Allocution de Mgr Laurent Ulrich - Soirée hommage au Cardinal Jean-Marie Lustiger

Jeudi 10 octobre 2024 - Collège des Bernardins (5e)

Dévoilement de la plaque donnant au Grand Auditorium le nom d’Aron Jean-Marie Lustiger.

Chers amis,

Cette soirée proposée en hommage au Cardinal Lustiger se place naturellement sous le signe de la fidélité. La fidélité à nos convictions, bien évidemment ; la fidélité à notre mission ; la fidélité envers ceux qui nous précèdent et continuent de nous inspirer. Parler du Collège des Bernardins, travailler à lui faire donner sa pleine mesure, c’est déjà une manière d’être fidèle à Mgr Lustiger à travers une œuvre qui traduit grandement sa pensée et la portée de son action. Les Bernardins sont un témoignage éloquent, à travers une collégialité que nous avons souhaité dynamiser, dans la pluralité de leurs recherches, et par tous les fils du dialogue qui s’y tissent. Ils illustrent en effet le caractère prophétique de la pensée d’un homme qui a su s’ouvrir à l’Esprit, en se reconnaissant profondément héritier, en se découvrant l’audace d’un bâtisseur.
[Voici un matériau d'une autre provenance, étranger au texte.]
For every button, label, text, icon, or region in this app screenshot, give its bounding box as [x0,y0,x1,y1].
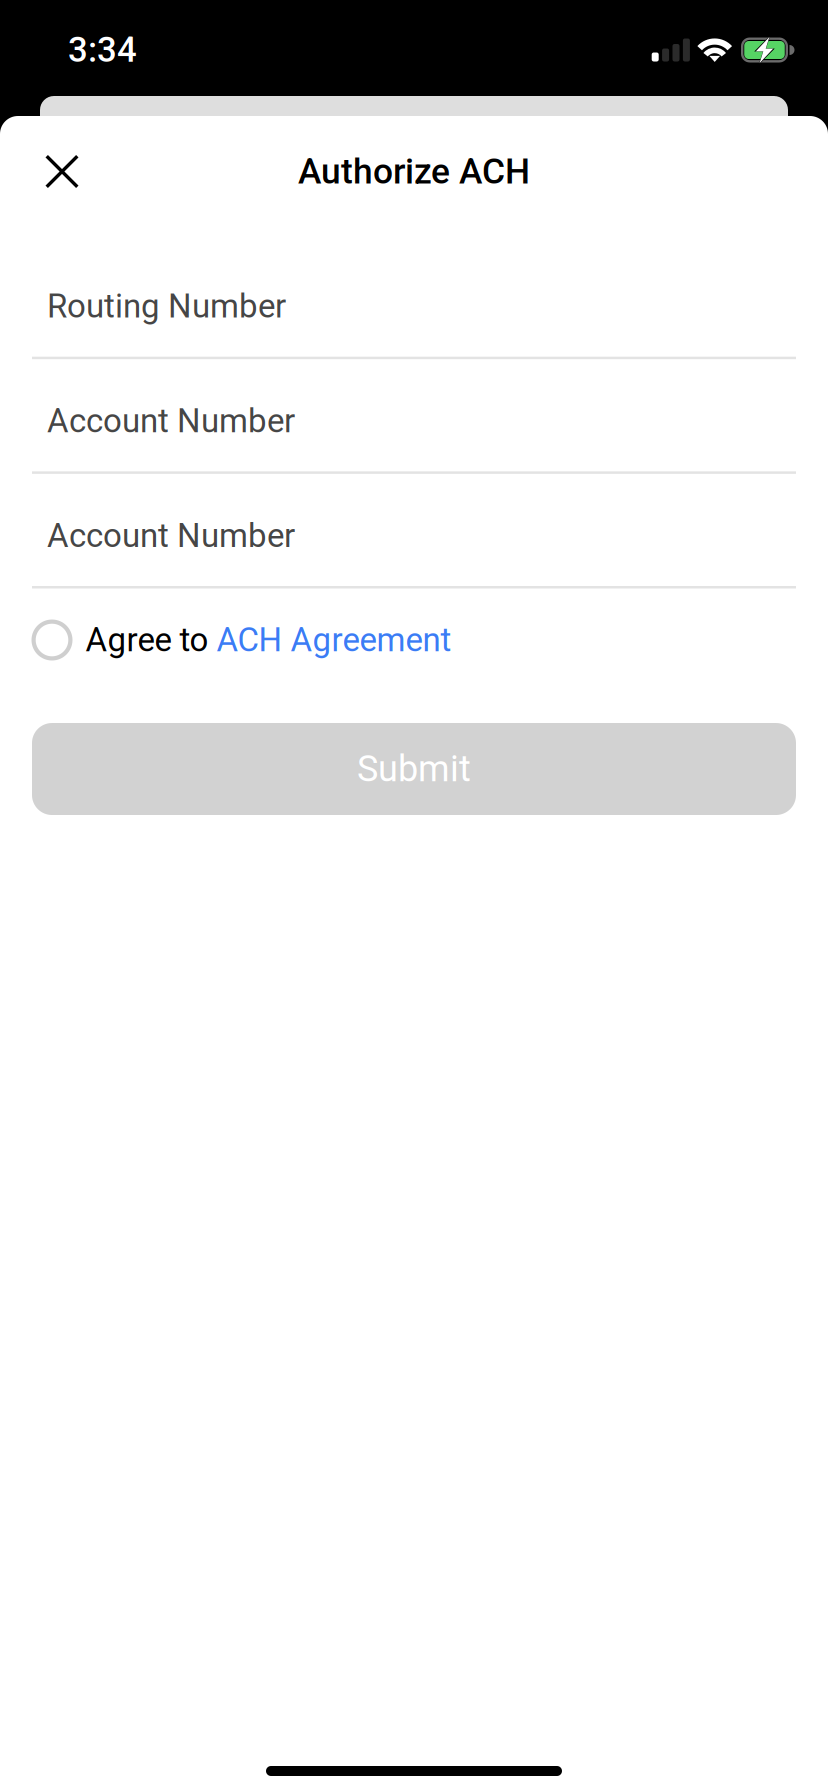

Héritier, on a pu croire que Mgr Lustiger l’était doublement, comme fils du judaïsme et du christianisme. Mais, jusque dans son ultime passage, il nous a rappelé, comme aussi les Pères du Concile Vatican II, comment notre christianité « se nourrit de la racine de l’olivier franc ». [1] Cette filiation unique, il nous faut l’accueillir ; il nous faut l’honorer ; il nous faut la cultiver. Toute filiation fait de chacun de nous des fils ou des filles, des frères et des sœurs. Et pour que ce lien demeure, malgré le goût de la rupture qui marque chaque époque, et particulièrement la nôtre, il doit être toujours entretenu. Or, il ne l’est jamais aussi bien que dans la réflexion qui précède le dialogue, dans le dialogue qui conduit à la vérité, et dans la vérité qui, par la charité, est gage de paix. Je salue particulièrement les représentants de la communauté juive qui nous honorent de leur présence et leur exprime toute notre proximité, notamment face à toutes les violences actuelles.
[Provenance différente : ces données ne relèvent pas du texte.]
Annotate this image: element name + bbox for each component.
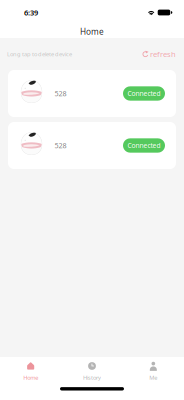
- staticText: Home: [80, 26, 104, 37]
- button[interactable]: Me: [123, 362, 184, 381]
- staticText: Connected: [128, 141, 160, 150]
- staticText: 528: [54, 89, 66, 98]
- staticText: Me: [149, 374, 157, 381]
- staticText: Home: [23, 374, 38, 381]
- button[interactable]: Home: [0, 362, 61, 381]
- staticText: Connected: [128, 89, 160, 98]
- staticText: Long tap to delete device: [7, 50, 72, 58]
- button[interactable]: History: [61, 362, 123, 381]
- staticText: History: [83, 374, 101, 381]
- button[interactable]: refresh: [142, 49, 184, 59]
- staticText: 6:39: [24, 7, 38, 18]
- button[interactable]: 528: [8, 122, 176, 169]
- button[interactable]: 528: [8, 70, 176, 117]
- staticText: 528: [54, 141, 66, 150]
- staticText: refresh: [150, 49, 176, 59]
Dévoiler une plaque honorant la mémoire et l’action du Cardinal Lustiger nous fait donc nous reconnaître nous-mêmes héritiers et redevables de son action. Y adjoindre la présentation d’un ouvrage qui scrute cette « impossible substitution » qu’il a incarnée, nous donne, me semble-t-il, de nous inscrire directement dans la suite de son œuvre et d’y contribuer. Nous ne saurions trop féliciter, à cet égard, le R.P. Jean-Miguel Garrigues d’y avoir consacré un ouvrage, et à l’Académie française d’avoir su le distinguer en l’élisant au Prix Lustiger pour cette année.

Ainsi il n’est de meilleure façon d’être fidèle que de savoir poursuivre l’œuvre accomplie, en montrant comment l’esprit peut faire vivre la lettre. Le Collège des Bernardins s’y emploie, comme nous l’a rappelé son directeur, et je l’en remercie. Il s’y emploie et nous voulons même qu’il se déploie dans ce vaste et indispensable champ du dialogue, en donnant la pleine mesure d’une intuition qui lui reste comme une feuille de route : « être un lieu de rencontre entre l’annonce de la foi et la réflexion des hommes sur notre société. »

Il n’y a nulle nostalgie dans cet hommage qui nous réunit ce soir, mais une profonde reconnaissance qui nous oblige, une mémoire que nous voulons tenir en alerte. Il y aura désormais, pour cela, le nom d’un homme et son parcours, rappelés et proposés à tous ceux qu’accueillera ce grand auditorium des Bernardins. Un nom qui est lui-même un parcours ; un parcours fidèle à ce nom ; ce nom qu’il a voulu voir figurer intégralement sur son épitaphe en la cathédrale Notre-Dame ; ce nom que, naturellement, nous avons voulu donner à cet auditorium, sans y rien ajouter ni retrancher. C’est, en somme, pour qu’un lieu de dialogue porte désormais le nom d’un homme de dialogue. Souhaitons donc que cet auditorium continue à s’inscrire, au sein de ce collège et au cœur de son action, pour continuer à bâtir dans la fidélité à ce que nous devons à Aron Jean Marie Lustiger.

+Laurent ULRICH,
archevêque de Paris


Texte de la plaque

Aron Jean-Marie Lustiger
(1926-2007)
Archevêque de Paris
 
Né à Paris de parents juifs d’origine polonaise, Aron Jean-Marie Lustiger reçoit le baptême à l’âge de 14 ans. Ordonné prêtre en 1954, il est successivement aumônier de la Sorbonne, curé de la paroisse Sainte-Jeanne de Chantal à Paris, évêque d’Orléans, puis archevêque de Paris en 1981. Il est créé cardinal par le pape Jean-Paul II en 1983.
 
En 2001, le cardinal Lustiger lance le projet de restauration du Collège des Bernardins, afin de lui donner une nouvelle mission : être un lieu de rencontre entre l’annonce de la foi et la réflexion des hommes sur notre société.

[1Nostra Aetate, 4.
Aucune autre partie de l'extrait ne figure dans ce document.